Legislative Updates

Health Insurance Subsidy (HIS)
July 1, 2023 – Senate Bill 7024 – Increased the FRS Health Insurance Subsidy (HIS) from $5.00 to $7.50 for every creditable year of FRS service if you have health or dental insurance. The maximum monthly benefit is adjusted from $150 to $225 and the minimum monthly benefit is adjusted from $30 to $45, effective July 1, 2023.

Volunteering
July 1, 2023 – House Bill 1121 (Chapter No. 2023-316, Laws of Florida) – This bill amends the definition of termination in s. 121.021(39), Florida Statutes, for clarity and provides authority for FRS employers to establish a post-employment volunteer program that allows retirees to provide civic, charitable, and humanitarian services during the first 12 calendar months following retirement without causing the retiree to violate the termination requirements. These volunteer programs must meet specified criteria. A definition of “volunteer services” is also created in s. 121.021(65), Florida Statutes.

Deferred Retirement Option Program (DROP) Participation
July 1, 2023 – Senate Bill 7024 – Eligible members in a regularly established position can elect to participate in DROP for no longer than 96 calendar months beginning any time after their normal retirement date. The provision replaces individual member eligibility windows for electing DROP participation.

July 1, 2023 – Senate Bill 121.053(7), F.S – DROP Accounts will accrue at an effective annual rate of 4%, compounded monthly on the prior month’s accumulated ending balance, up to the month of termination or death.

Investment Plan Updates
May 24, 2023 – Senate Bill 110 (Chapter No.2023-111, Laws of Florida) – Clarifies that the benefits cannot be paid to a member of the Investment Plan who has been charged with or convicted of specific offenses; and permits a waiver of the requirement that a member of the Investment Plan who wishes to designate a non-spouse as their beneficiary receive an acknowledgement of that designation from the spouse.

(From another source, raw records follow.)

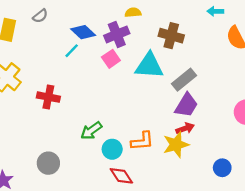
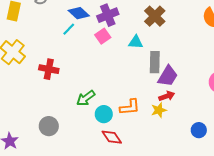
brown cross: (171, 36) -> (155, 16), turned 30
cyan triangle: (149, 66) -> (136, 42), size x0.6
gray rectangle: (184, 80) -> (155, 62), moved, turned -50
yellow star: (176, 145) -> (159, 110), size x0.7

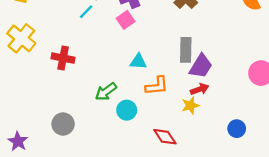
cyan triangle: (136, 42) -> (138, 61), moved
orange L-shape: (130, 107) -> (157, 86), moved
red diamond: (112, 137) -> (165, 137), moved

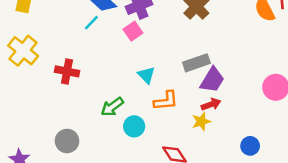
gray rectangle: (186, 50) -> (196, 63), turned 70
cyan triangle: (138, 61) -> (146, 75), turned 42

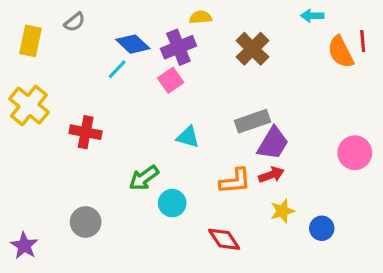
cyan triangle: (146, 75) -> (188, 137), turned -30
orange L-shape: (166, 101) -> (235, 181), moved
yellow star: (201, 121) -> (282, 211), moved

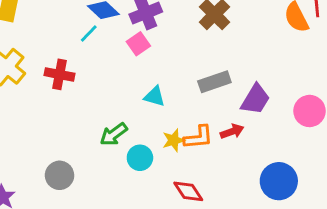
red cross: (86, 132) -> (60, 74), moved
purple trapezoid: (273, 143) -> (255, 99), moved
yellow star: (282, 211) -> (174, 140), moved
blue circle: (322, 228) -> (279, 181), size x1.6

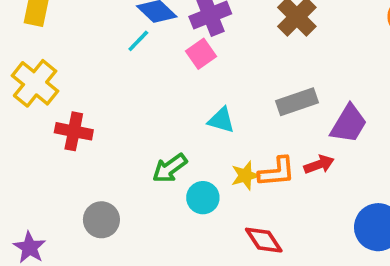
red cross: (60, 74) -> (74, 131), moved

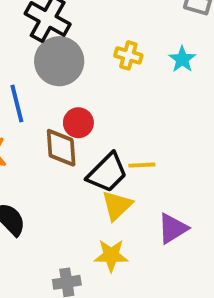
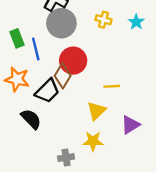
red circle: (78, 123) -> (73, 61), size x1.5
brown diamond: (61, 148) -> (63, 76), turned 35
black trapezoid: (107, 173) -> (47, 91), moved

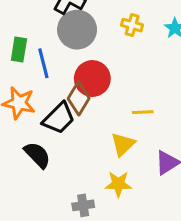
green rectangle: (17, 38) -> (19, 49), turned 30

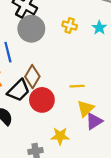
red circle: (92, 79) -> (42, 100), moved
yellow triangle: (123, 144) -> (86, 108), moved

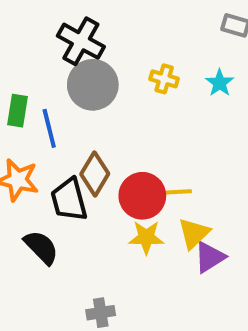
black trapezoid: (19, 90) -> (69, 200), turned 120
red circle: (42, 100) -> (142, 196), moved
yellow star: (60, 136) -> (146, 237), moved

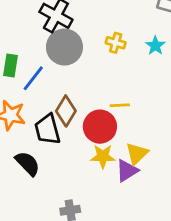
blue line: (49, 128) -> (33, 78), turned 52
yellow line: (178, 192) -> (120, 105), moved
purple triangle: (210, 257) -> (127, 171), moved

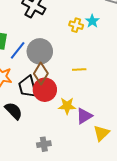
cyan star: (155, 46) -> (92, 21), moved
gray circle: (64, 47) -> (40, 51), moved
red circle: (100, 127) -> (45, 90), moved
yellow triangle: (137, 154) -> (101, 133), moved

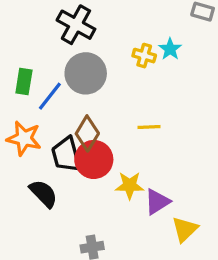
gray circle: (40, 51) -> (86, 73), moved

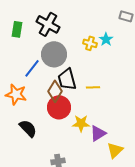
green rectangle: (24, 82) -> (17, 29), moved
black trapezoid: (66, 155) -> (67, 79), moved

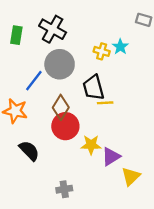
black trapezoid: (67, 79) -> (93, 88), moved

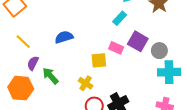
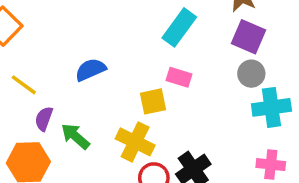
cyan rectangle: (120, 18) -> (179, 27), size x1.5
purple square: (138, 41) -> (248, 37), moved
yellow cross: (86, 83) -> (135, 142), size x1.5

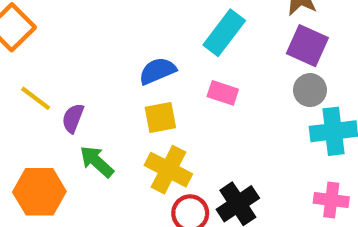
blue semicircle: (90, 70) -> (157, 71), moved
yellow square: (153, 101) -> (160, 117), moved
purple semicircle: (44, 119) -> (73, 118), moved

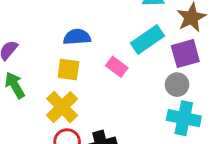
cyan rectangle: (224, 33) -> (148, 40), moved
purple square: (307, 46) -> (185, 54), turned 32

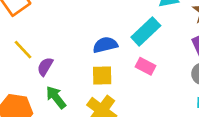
cyan rectangle: (148, 40) -> (146, 31), moved

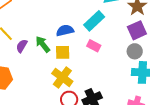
green arrow: (56, 97) -> (43, 44), moved

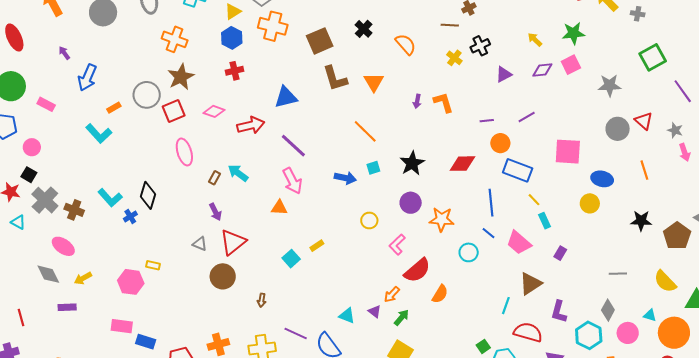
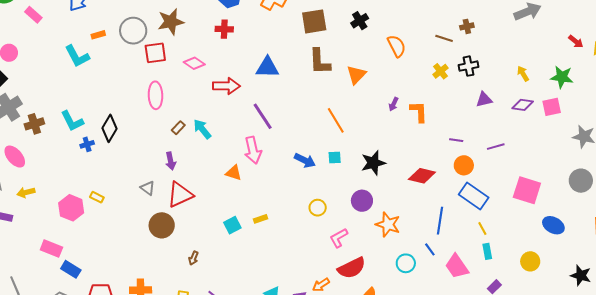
yellow circle: (590, 203) -> (530, 261), moved
brown cross: (74, 210) -> (34, 124), turned 36

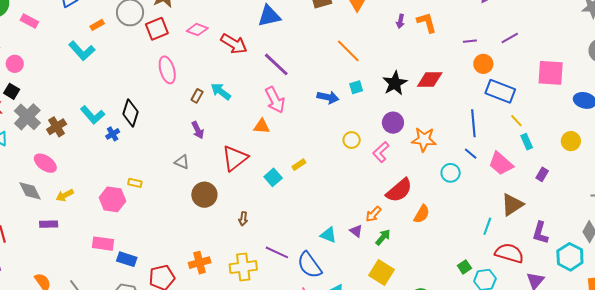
red arrow: (226, 86) -> (234, 44), turned 44
red diamond: (422, 176) -> (430, 80), moved
red triangle: (180, 195) -> (235, 158), moved
pink L-shape: (339, 238) -> (381, 152), moved

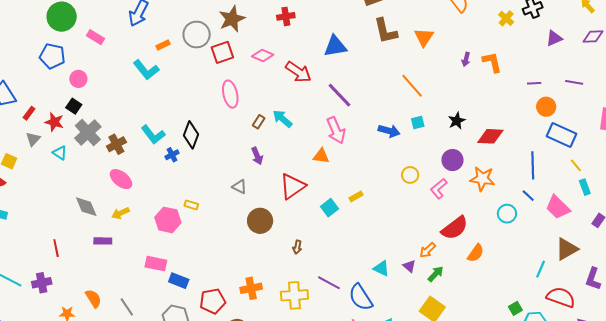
purple line: (510, 38) -> (574, 82), turned 36
red diamond: (430, 80) -> (490, 136), moved
black star: (395, 83) -> (457, 121), size x0.7
pink ellipse: (45, 163) -> (121, 179), moved

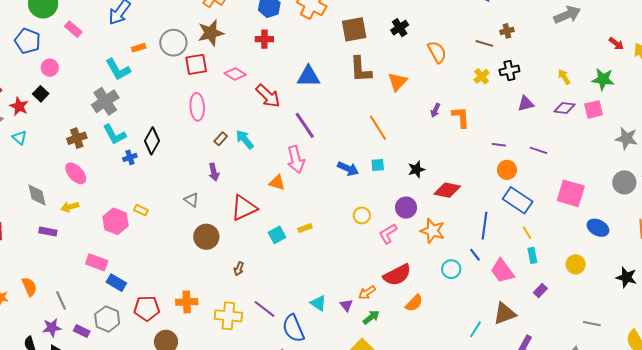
gray cross: (88, 133) -> (105, 101), moved

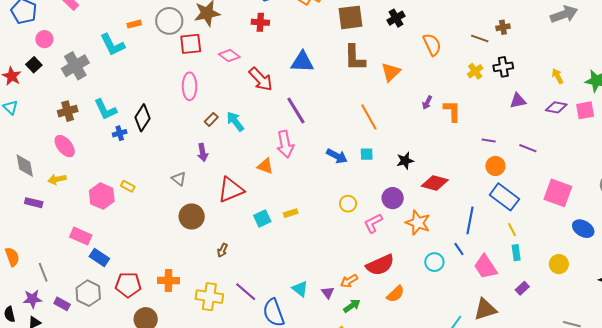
gray cross: (105, 101) -> (75, 66), moved

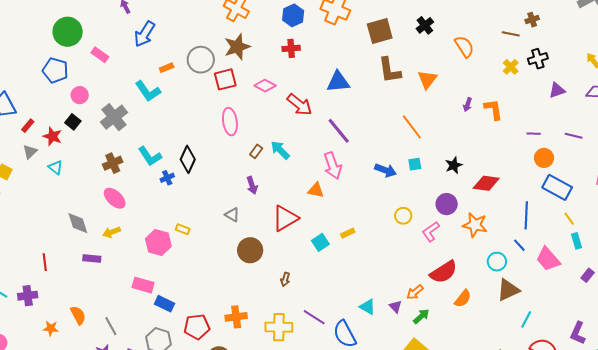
brown triangle: (485, 309) -> (508, 290), moved

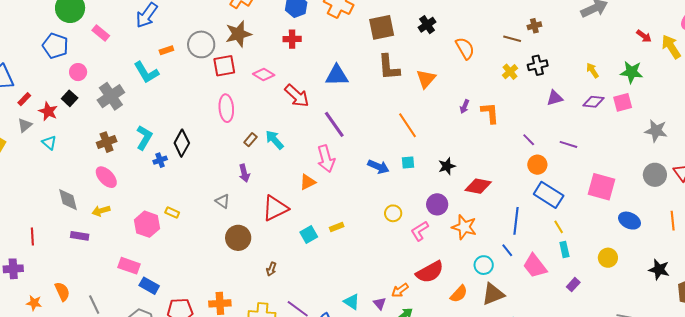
purple line: (534, 134) -> (529, 140), turned 40
cyan L-shape: (150, 156) -> (144, 138), turned -120
orange triangle: (316, 190) -> (308, 182), turned -42
orange semicircle: (463, 299) -> (459, 294), moved

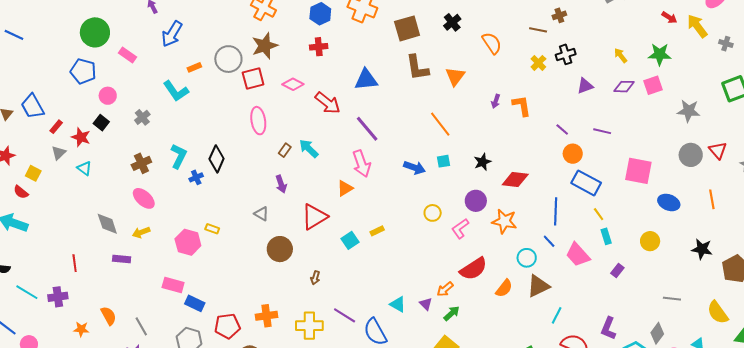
gray cross: (111, 96) -> (142, 117), size x0.6

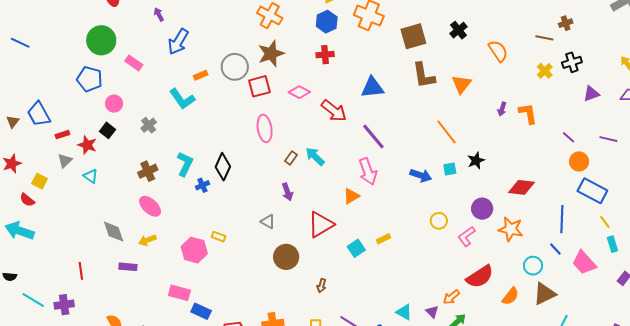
red rectangle: (56, 127) -> (62, 135), turned 32
black star: (483, 162) -> (476, 161), moved

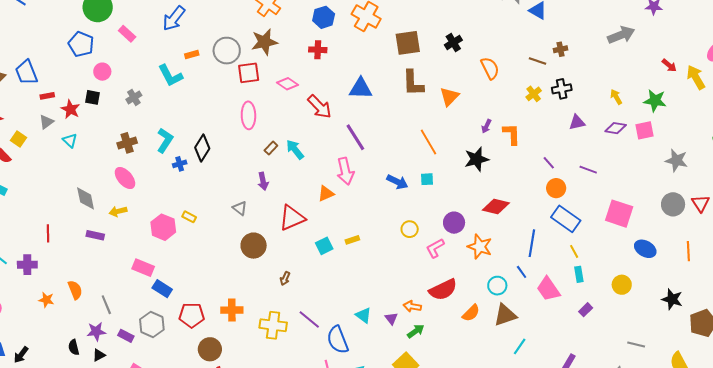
black square: (108, 130) -> (92, 97), turned -35
black star: (476, 161) -> (477, 159), moved, size x1.4
orange arrow: (451, 297) -> (412, 306), turned 42

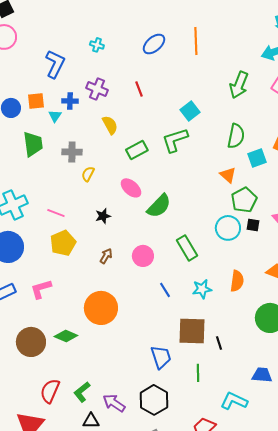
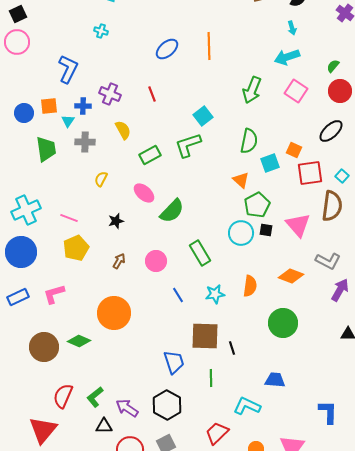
cyan cross: (97, 45) -> (101, 31), moved
gray cross: (72, 152) -> (85, 142), moved

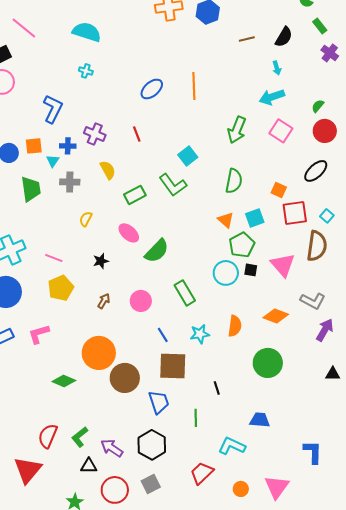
green L-shape: (188, 145) -> (173, 185), turned -108
cyan square: (270, 163) -> (255, 218), moved
brown square: (205, 336) -> (173, 366), moved
brown circle: (44, 347) -> (125, 378), moved

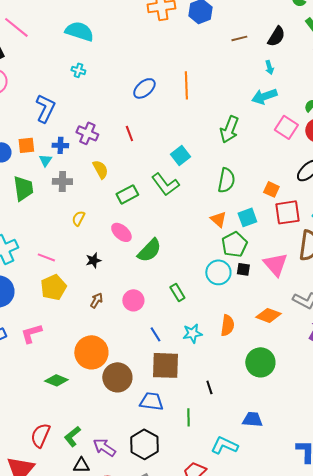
pink square: (281, 131) -> (286, 127), moved
green rectangle: (185, 293) -> (177, 292), size x0.7
blue trapezoid: (159, 402) -> (151, 401), turned -65

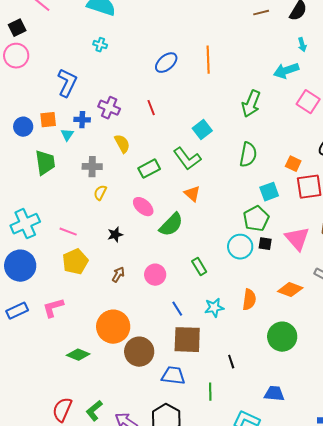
cyan arrow: (269, 67) -> (302, 45), moved
gray cross: (62, 181) -> (92, 167), moved
orange triangle: (218, 219) -> (192, 194), moved

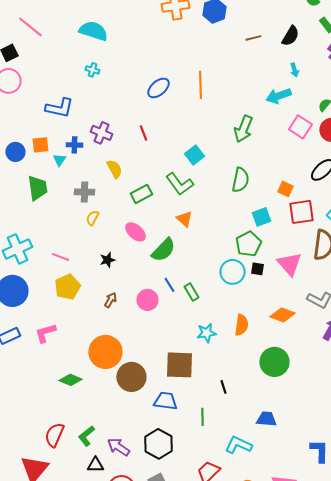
blue L-shape: (67, 83) -> (59, 108), turned 76
blue line: (177, 309) -> (169, 285), moved

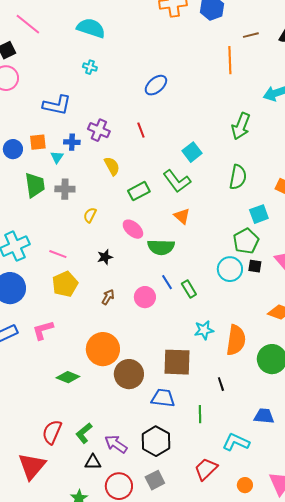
orange line: (200, 85) -> (230, 60), moved
gray cross: (84, 192) -> (65, 189), moved
green semicircle: (163, 250) -> (161, 247), turned 48
orange semicircle: (241, 325) -> (236, 340), moved, size x1.4

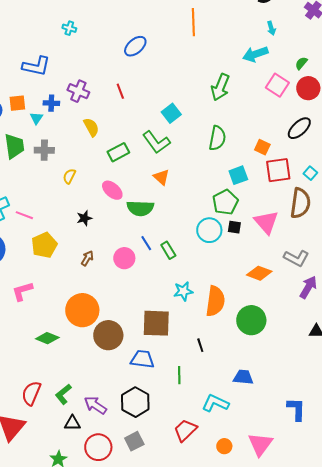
orange line: (230, 60) -> (193, 22), moved
pink line: (58, 254) -> (24, 215), moved

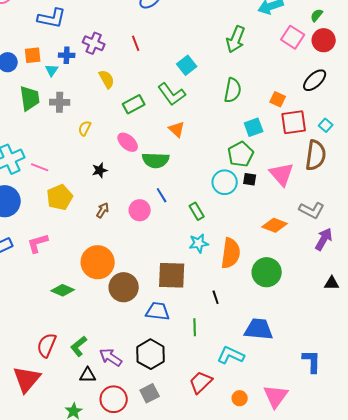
green rectangle: (168, 250) -> (197, 211), moved
blue trapezoid: (243, 377) -> (259, 329), size x1.4

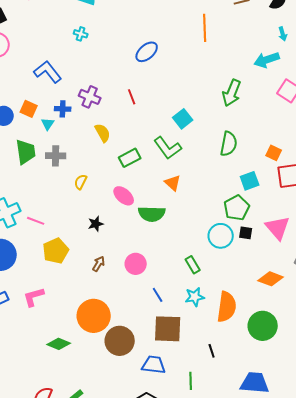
blue L-shape: (52, 18) -> (48, 72), turned -140
orange square: (33, 55) -> (29, 109), turned 30
blue line: (162, 195) -> (158, 295), moved

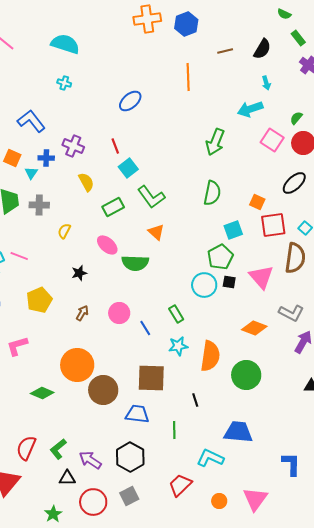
cyan square: (183, 119) -> (128, 168), moved
pink line: (36, 221) -> (19, 256), moved
blue line: (158, 295) -> (145, 328), moved

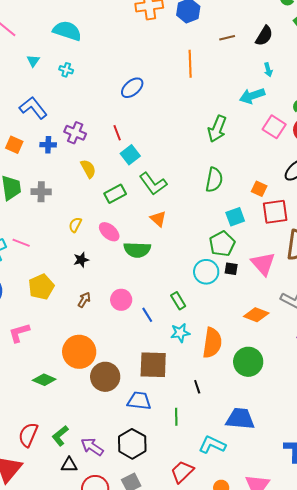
cyan triangle: (31, 173) -> (33, 61), moved
yellow semicircle: (64, 231) -> (75, 225), moved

June 15, 2017 – The Florida legislature passed Senate bill #7022 – FRS Investment plan retirees re-hired after July 1, 2010 at an FRS agency, are re-enrolled in the FRS Investment plan. Pension Plan retirees are are exempt from this provision.

Re-employment Restrictions
You are considered “retired” from the Florida Retirement System (FRS) if:

  1. You have received any benefits under the FRS Pension Plan (including *DROP), or
  2. You have taken any distribution (including a rollover) from the FRS **Investment Plan, including withdrawal of only your employee contributions, the FRS will consider you to be retired.
  3. Pension Plan retirees (including DROP) the retirement is always effective the first of the month following the separation from the Agency.

Returning to FRS employment within 12 calendar months of becoming a retiree may have significant financial consequences and require you to repay retirement benefits received. If you retire and wish to return to work with an FRS Agency, the following restrictions will apply:

Within 6 Calendar Months Your retirement will be voided and you will be required to repay all the Pension Plan benefits you have received, including any DROP payout.
During Calendar Months 7 to 12 Your Pension Plan benefits will be suspended for each month you are employed during this period (you must notify the Division of Retirement of your employment). If your benefits are not suspended timely, you and your employer will be required to repay benefits you should not have received
After 12 Calendar Months You will not be required to repay any prior benefits and you will continue receiving benefits from the Pension Plan without interruption.


*Rehired retirees of the FRS Pension and DROP plan are not eligible for renewed membership in any state of Florida retirement plan. ** Upon returning to work, retirees of the FRS Investment plan may reenroll in the plan for the second time.

Cost of living
This is applicable to FRS Pension Plan retirees only. If a retiree retired prior to July 1, 2011 will receive a 3% COLA each July 1. For Pension Plan retirees retired after July 1, 2011, the COLA is based on the following formula: Service earned prior to July 2011 divided by total years of service at the time of retirement or DROP multiplied by 3%. Members who only have service on or after July 2011 will not receive a COLA.